Le Qatar a été le premier pays à envoyer un avion à Kaboul après le départ des Américains. Le projet de gestion de cette plateforme aéroportuaire avec les Turcs semblent prendre forme(2). D’ailleurs, des techniciens de ces deux pays sont déjà sur place pour évaluer la situation.

La Chine est prête à entretenir des relations « constructives » avec l’Afghanistan qu’elle jouxte par une frontière de 70 kilomètres de long. Cela dit, les intérêts économiques (nouvelle route de la soie, ressources minières) sont pour le moment des vœux pieux et nécessitent des investissements considérables pour devenir rentables. Les taliban espèrent avoir une reconnaissance officielle de la Chine, ce qu’ils n’avaient pas obtenu lors de leur précédente prise de pouvoir en 2016. Le choix va devoir être rapidement fait par la Chine qui a laissé ouverte son ambassade à Kaboul (comme pour tous les pays qui ont fait de même). À savoir, il devrait être fait après la désignation officielle du nouveau gouvernement afghan. Soit ces pays reconnaissent le nouveau régime, soit ils ferment leurs représentations diplomatiques. Un signe intéressant est dans le renouvellement de l’autorisation octroyée à la Télévision centrale de Chine (CCTV), média d’état de Pékin, par le ministère de l’Information et de la Culture de l’« Émirat islamique d’Afghanistan » pour continuer à travailler dans le pays !

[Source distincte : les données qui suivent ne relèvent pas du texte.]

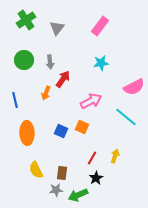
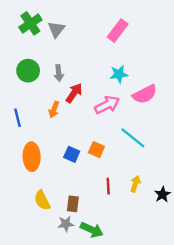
gray triangle: (57, 28) -> (56, 29), moved
pink semicircle: (134, 87) -> (145, 94), moved
pink arrow: (91, 101) -> (107, 105), moved
cyan line: (126, 117) -> (133, 138), moved
red line: (92, 158) -> (108, 186), turned -32
black star: (96, 178) -> (162, 194), moved
green arrow: (78, 195) -> (92, 230), turned -132

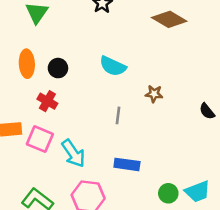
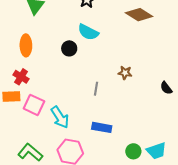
cyan semicircle: (113, 66) -> (88, 32), moved
black circle: (58, 68) -> (69, 48), moved
red cross: (47, 101) -> (21, 77), moved

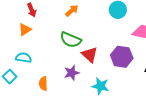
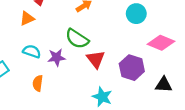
cyan semicircle: (24, 58) -> (32, 51), moved
purple star: (72, 73) -> (57, 57), moved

Enfin, les Nations Unies ont annoncé que leurs vols humanitaires avaient repris jusqu’à Islamabad au Pakistan puis vers Mazar-i-Sharif au nord de l’Afghanistan et Kandahar au sud.

1. Voir article du 13 août 2021 : Afghanistan : deux chefs de guerre historiques afghans se réfugient en Ouzbékistan la veille de la fuite du président Ghani au Tadjikistan
2. Voir article du 31 août 2021 : Afghanistan : des Turcs et Qataris pour gérer l’aéroport de Kaboul.